Del Frisco’s Grille in Rockefeller Center is the more affordable offshoot of the national chain’s famed steakhouse, Del Frisco’s Double Eagle Steakhouse, located just across Sixth Avenue. Situated on the edge of the plaza with a large, patio-style outdoor seating area, it serves as a secluded hideaway from hordes of milling tourists in a neighborhood populated primarily by Irish dives and bank-busting fine dining spots.

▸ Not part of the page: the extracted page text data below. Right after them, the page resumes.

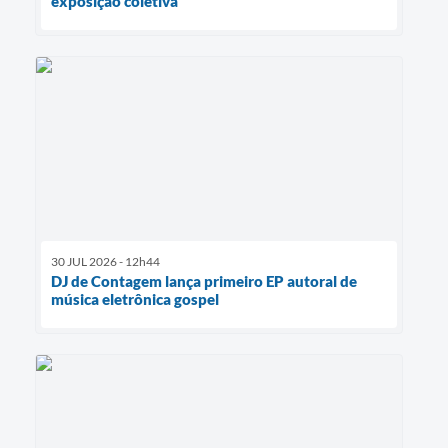
exposição coletiva
30 JUL 2026 - 12h44
DJ de Contagem lança primeiro EP autoral de
música eletrônica gospel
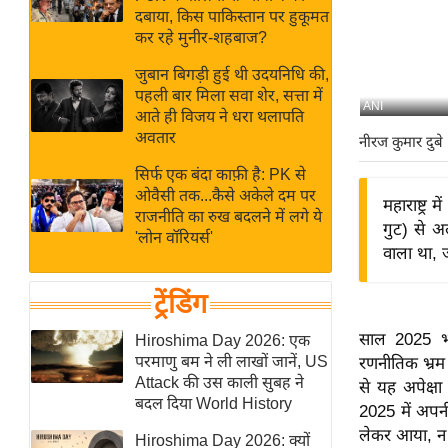
बजट
Hindi
दबाया, किस पाकिस्तान पर हुकूमत
खेल
News
कर रहे मुनीर-शहबाज?
क्रिकेट
जुबान बिगड़ी हुई थी उदयनिधि की,
Hindi
IPL
पहली बार मिला सवा शेर, सत्ता में
ANI
आते ही विजय ने धरा थलापति
Videos
2026
अवतार
नीरज कुमार दुबे
क्राइम
सिर्फ एक बंदा काफ़ी है: PK से
ई-पेपर
ओवैसी तक...कैसे अकेले दम पर
महाराष्ट्र
मिसाल बेमिसाल
राजनीति का रुख बदलने में लगे ये
गुट) से 
'लोन वॉरियर्स'
शख्सियत
वाला था, 
यंग इंडिया
ट्रेंडिंग
साहित्य जगत
ऑटो वर्ल्ड
साल 2025 भा
Hiroshima Day 2026: एक
परमाणु बम ने ली लाखों जानें, US
रणनीतिक भ्रम
न्यूज ब्रीफ
Attack की उस काली सुबह ने
से यह अपेक्ष
मनोरंजन जगत
बदल दिया World History
2025 में अपन
बॉलीवुड
लेकर आया, न ह
Hiroshima Day 2026: क्यों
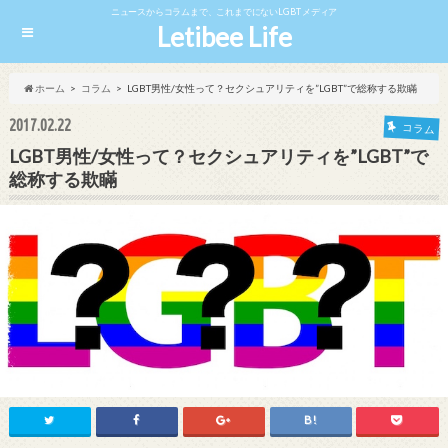
ニュースからコラムまで、これまでにないLGBTメディア
Letibee Life
ホーム
コラム
LGBT男性/女性って？セクシュアリティを”LGBT”で総称する欺瞞
2017.02.22
コラム
LGBT男性/女性って？セクシュアリティを”LGBT”で
総称する欺瞞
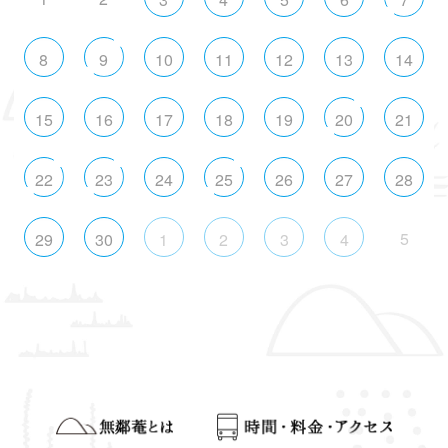
8
9
10
11
12
13
14
15
16
17
18
19
20
21
22
23
24
25
26
27
28
5
29
30
1
2
3
4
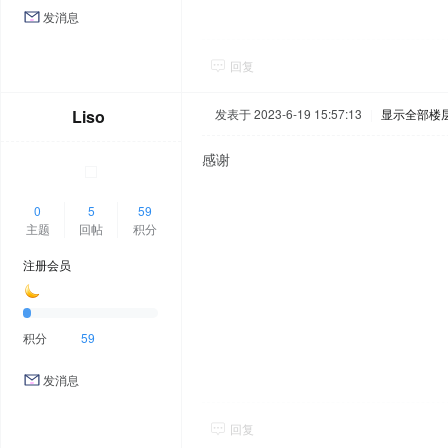
发消息
回复
Liso
发表于 2023-6-19 15:57:13
|
显示全部楼
感谢
0
5
59
主题
回帖
积分
注册会员
积分
59
发消息
回复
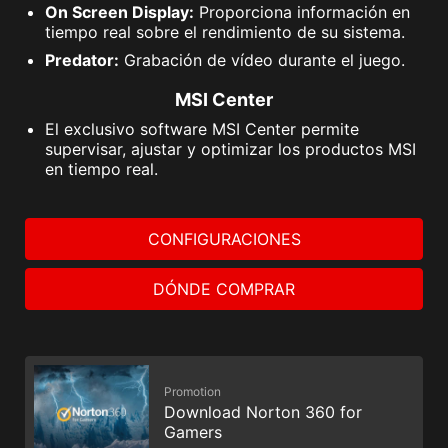
On Screen Display:
Proporciona información en
tiempo real sobre el rendimiento de su sistema.
Predator:
Grabación de vídeo durante el juego.
MSI Center
El exclusivo software MSI Center permite
supervisar, ajustar y optimizar los productos MSI
en tiempo real.
CONFIGURACIONES
DÓNDE COMPRAR
Promotion
Download Norton 360 for
Gamers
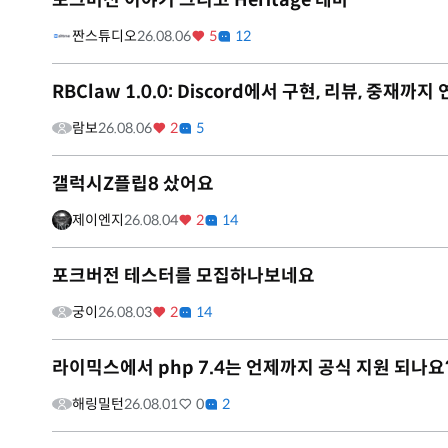
포크버전 이야기 그리고 Heritage 테마
짠스튜디오
26.08.06
5
12
RBClaw 1.0.0: Discord에서 구현, 리뷰, 중
람보
26.08.06
2
5
갤럭시Z플립8 샀어요
제이엔지
26.08.04
2
14
포크버전 테스터를 모집하나보네요
궁이
26.08.03
2
14
라이믹스에서 php 7.4는 언제까지 공식 지원 되나요
해링밀턴
26.08.01
0
2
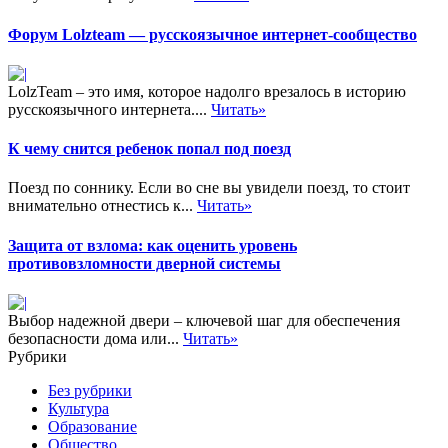
Форум Lolzteam — русскоязычное интернет-сообщество
LolzTeam – это имя, которое надолго врезалось в историю
русскоязычного интернета....
Читать»
К чему снится ребенок попал под поезд
Поезд по соннику. Если во сне вы увидели поезд, то стоит
внимательно отнестись к...
Читать»
Защита от взлома: как оценить уровень
противовзломности дверной системы
Выбор надежной двери – ключевой шаг для обеспечения
безопасности дома или...
Читать»
Рубрики
Без рубрики
Культура
Образование
Общество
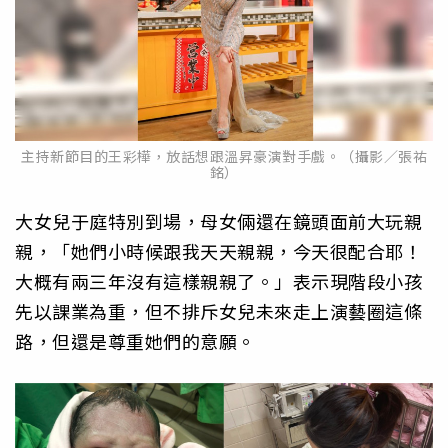
主持新節目的王彩樺，放話想跟溫昇豪演對手戲。（攝影／張祐
銘）
大女兒于庭特別到場，母女倆還在鏡頭面前大玩親
親，「她們小時候跟我天天親親，今天很配合耶！
大概有兩三年沒有這樣親親了。」表示現階段小孩
先以課業為重，但不排斥女兒未來走上演藝圈這條
路，但還是尊重她們的意願。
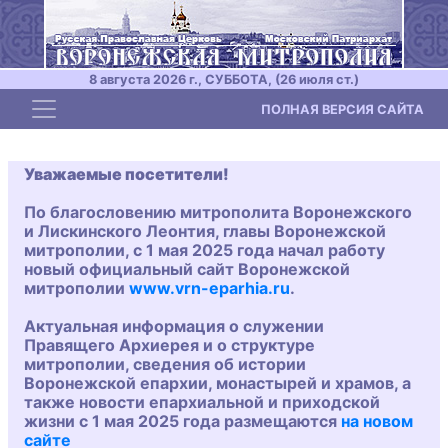
8 августа 2026 г., СУББОТА, (26 июля ст.)
Toggle navigation
ПОЛНАЯ ВЕРСИЯ САЙТА
Уважаемые посетители!
По благословению митрополита Воронежского
и Лискинского Леонтия, главы Воронежской
митрополии, с 1 мая 2025 года начал работу
новый официальный сайт Воронежской
митрополии
www.vrn-eparhia.ru
.
Актуальная информация о служении
Правящего Архиерея и о структуре
митрополии, сведения об истории
Воронежской епархии, монастырей и храмов, а
также новости епархиальной и приходской
жизни с 1 мая 2025 года размещаются
на новом
сайте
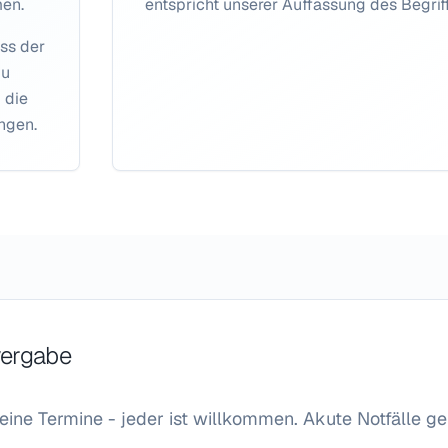
men.
entspricht unserer Auffassung des Begrif
ass der
zu
 die
ngen.
vergabe
ine Termine - jeder ist willkommen. Akute Notfälle ge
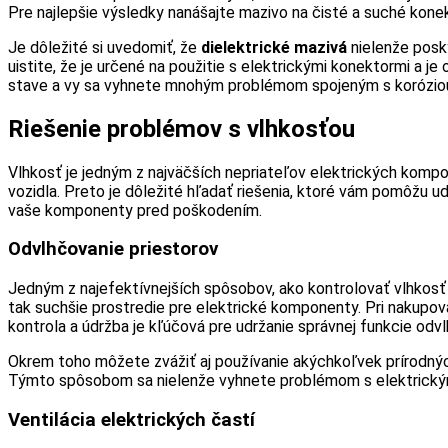
Pre najlepšie výsledky nanášajte mazivo na čisté a suché kon
Je dôležité si uvedomiť, že
dielektrické mazivá
nielenže posky
uistite, že je určené na použitie s elektrickými konektormi a
stave a vy sa vyhnete mnohým problémom spojeným s korózio
Riešenie problémov s vlhkosťou
Vlhkosť je jedným z najväčších nepriateľov elektrických kom
vozidla. Preto je dôležité hľadať riešenia, ktoré vám pomôžu 
vaše komponenty pred poškodením.
Odvlhčovanie priestorov
Jedným z najefektívnejších spôsobov, ako kontrolovať vlhkosť
tak suchšie prostredie pre elektrické komponenty. Pri nakupov
kontrola a údržba je kľúčová pre udržanie správnej funkcie odv
Okrem toho môžete zvážiť aj používanie akýchkoľvek prírodných
Týmto spôsobom sa nielenže vyhnete problémom s elektrickými
Ventilácia elektrických častí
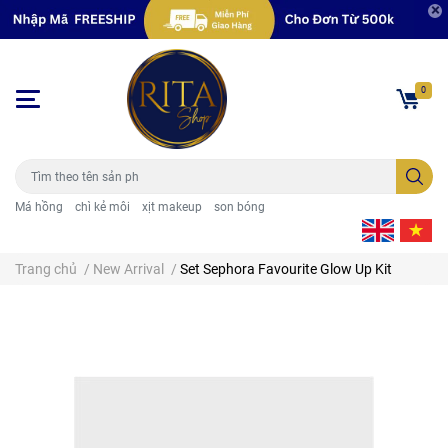
0
Má hồng
chì kẻ môi
xịt makeup
son bóng
Trang chủ
/
New Arrival
/
Set Sephora Favourite Glow Up Kit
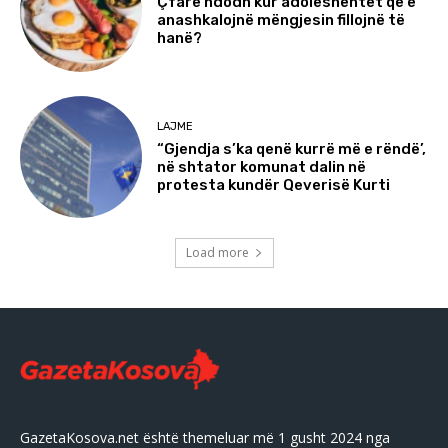
Çfarë ndodh kur adoleshentët që e
anashkalojnë mëngjesin fillojnë të
hanë?
LAJME
“Gjendja s’ka qenë kurrë më e rëndë’,
në shtator komunat dalin në
protesta kundër Qeverisë Kurti
Load more
GazetaKosova.net është themeluar më 1 gusht 2024 nga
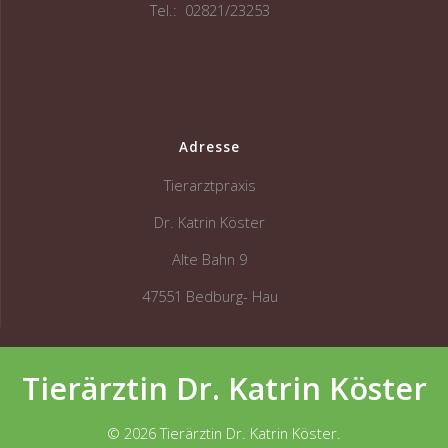
Tel.: 02821/23253
Adresse
Tierarztpraxis
Dr. Katrin Köster
Alte Bahn 9
47551 Bedburg- Hau
Tierärztin Dr. Katrin Köster
© 2026 Tierärztin Dr. Katrin Köster.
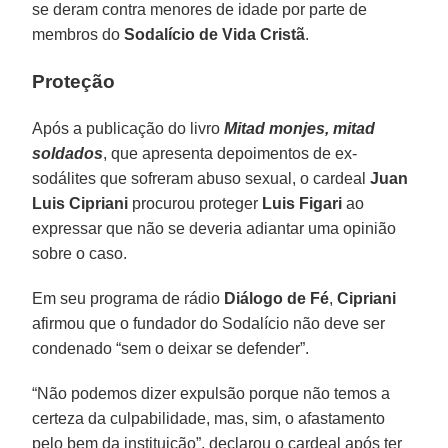
se deram contra menores de idade por parte de
membros do
Sodalício de Vida Cristã
.
Proteção
Após a publicação do livro
Mitad monjes, mitad
soldados
, que apresenta depoimentos de ex-
sodálites que sofreram abuso sexual, o cardeal
Juan
Luis Cipriani
procurou proteger
Luis Figari
ao
expressar que não se deveria adiantar uma opinião
sobre o caso.
Em seu programa de rádio
Diálogo de Fé
,
Cipriani
afirmou que o fundador do Sodalício não deve ser
condenado “sem o deixar se defender”.
“Não podemos dizer expulsão porque não temos a
certeza da culpabilidade, mas, sim, o afastamento
pelo bem da instituição”, declarou o cardeal após ter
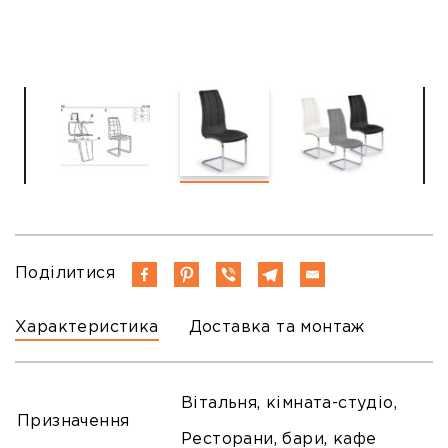
Поділитися
Характеристика
Доставка та монтаж
Вітальня, кімната-студіо,
Призначення
Ресторани, бари, кафе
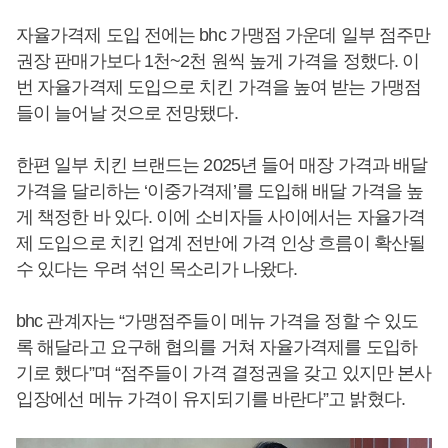
자율가격제 도입 전에는 bhc 가맹점 가운데 일부 점주만
권장 판매가보다 1천~2천 원씩 높게 가격을 정했다. 이
번 자율가격제 도입으로 치킨 가격을 높여 받는 가맹점
들이 늘어날 것으로 전망됐다.
한편 일부 치킨 브랜드는 2025년 들어 매장 가격과 배달
가격을 달리하는 ‘이중가격제’를 도입해 배달 가격을 높
게 책정한 바 있다. 이에 소비자들 사이에서는 자율가격
제 도입으로 치킨 업계 전반에 가격 인상 흐름이 확산될
수 있다는 우려 섞인 목소리가 나왔다.
bhc 관계자는 “가맹점주들이 메뉴 가격을 정할 수 있도
록 해달라고 요구해 협의를 거쳐 자율가격제를 도입하
기로 했다”며 “점주들이 가격 결정권을 갖고 있지만 본사
입장에선 메뉴 가격이 유지되기를 바란다”고 밝혔다.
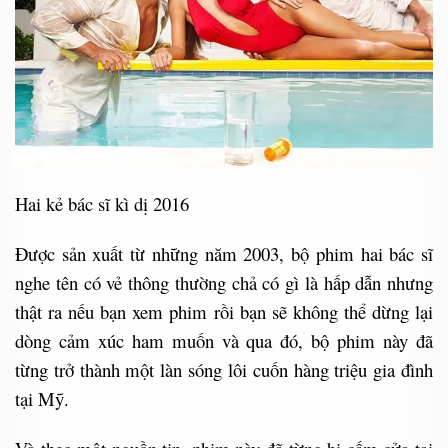
Hai kẻ bác sĩ kì dị 2016
Được sản xuất từ những năm 2003, bộ phim hai bác sĩ
nghe tên có vẻ thông thường chả có gì là hấp dẫn nhưng
thật ra nếu bạn xem phim rồi bạn sẽ không thể dừng lại
dòng cảm xúc ham muốn và qua đó, bộ phim này đã
từng trở thành một làn sóng lôi cuốn hàng triệu gia đình
tại Mỹ.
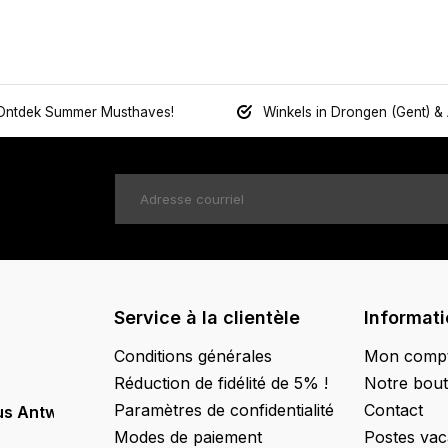
Ontdek Summer Musthaves!
Winkels in Drongen (Gent) &
Service à la clientèle
Informat
Conditions générales
Mon comp
Réduction de fidélité de 5% !
Notre bout
Paramètres de confidentialité
Contact
us Antwerpen
Modes de paiement
Postes vac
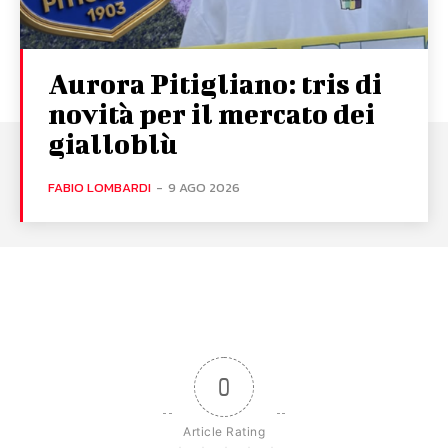
Aurora Pitigliano: tris di
novità per il mercato dei
gialloblù
FABIO LOMBARDI
-
9 AGO 2026
0
Article Rating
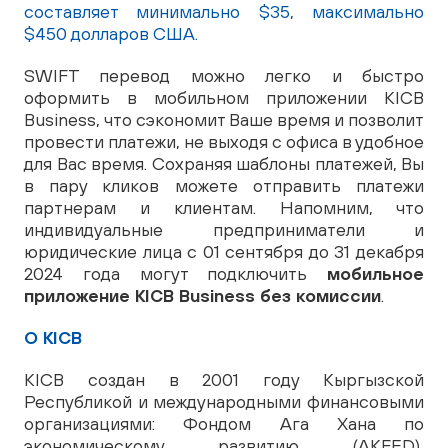
составляет минимально $35, максимально
$450 долларов США.
SWIFT перевод можно легко и быстро
оформить в мобильном приложении KICB
Business, что сэкономит Ваше время и позволит
провести платежи, не выходя с офиса в удобное
для Вас время. Сохраняя шаблоны платежей, Вы
в пару кликов можете отправить платежи
партнерам и клиентам. Напомним, что
индивидуальные предприниматели и
юридические лица с 01 сентября до 31 декабря
2024 года могут подключить
мобильное
приложение KICB Business без комиссии
.
О KICB
KICB создан в 2001 году Кыргызской
Республикой и международными финансовыми
организациями: Фондом Ага Хана по
экономическому развитию (AKFED),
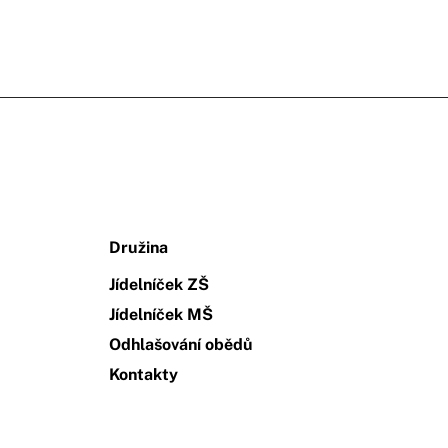
Družina
Jídelníček ZŠ
Jídelníček MŠ
Odhlašování obědů
Kontakty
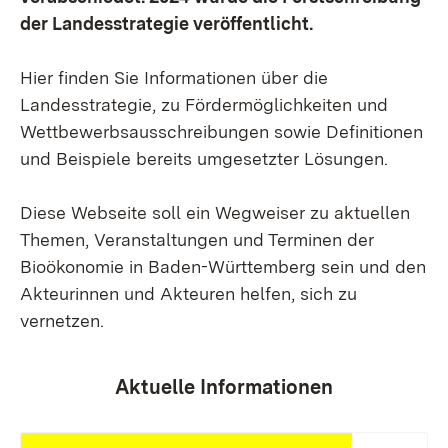
der Landesstrategie veröffentlicht.
Hier finden Sie Informationen über die
Landesstrategie, zu Fördermöglichkeiten und
Wettbewerbsausschreibungen sowie Definitionen
und Beispiele bereits umgesetzter Lösungen.
Diese Webseite soll ein Wegweiser zu aktuellen
Themen, Veranstaltungen und Terminen der
Bioökonomie in Baden-Württemberg sein und den
Akteurinnen und Akteuren helfen, sich zu
vernetzen.
Aktuelle Informationen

Here, you’ll find all the hallmarks of a chain restaurant, albeit an upscale version. Diners post up at the brass bar counter or settle into rows of brown-leather banquettes for appetizers such as cheesesteak eggrolls ($16.50) and “lollipop chicken wings” ($17.50), while the drinks list is dotted with cloying concoctions like a sangria pop with peach schnapps, pinot grigio and an actual popsicle ($16), and the signature “VIP” ($16), fortified with Hawaiian-pineapple–infused clementine vodka.
Despite some shortcomings on the menu, the Midtown standby packs out with corporate media suits (the restaurant shares space with NBCUniversal, News Corp and others) for happy hour, in part because the service is friendly and efficient, and partly because if the mood for a full service dinner strikes, there’s no reason not to take a front-row seat overlooking the square for a proper cut of steak. Del Frisco’s stays true to its roots here: leave the finger foods behind and opt for the stuff that calls for cutlery, like an 8 oz. Filet Mignon ($39), or the tender 16 oz. Ribeye ($44.50). It’s one area where the Grille is sure to stand out from other chains.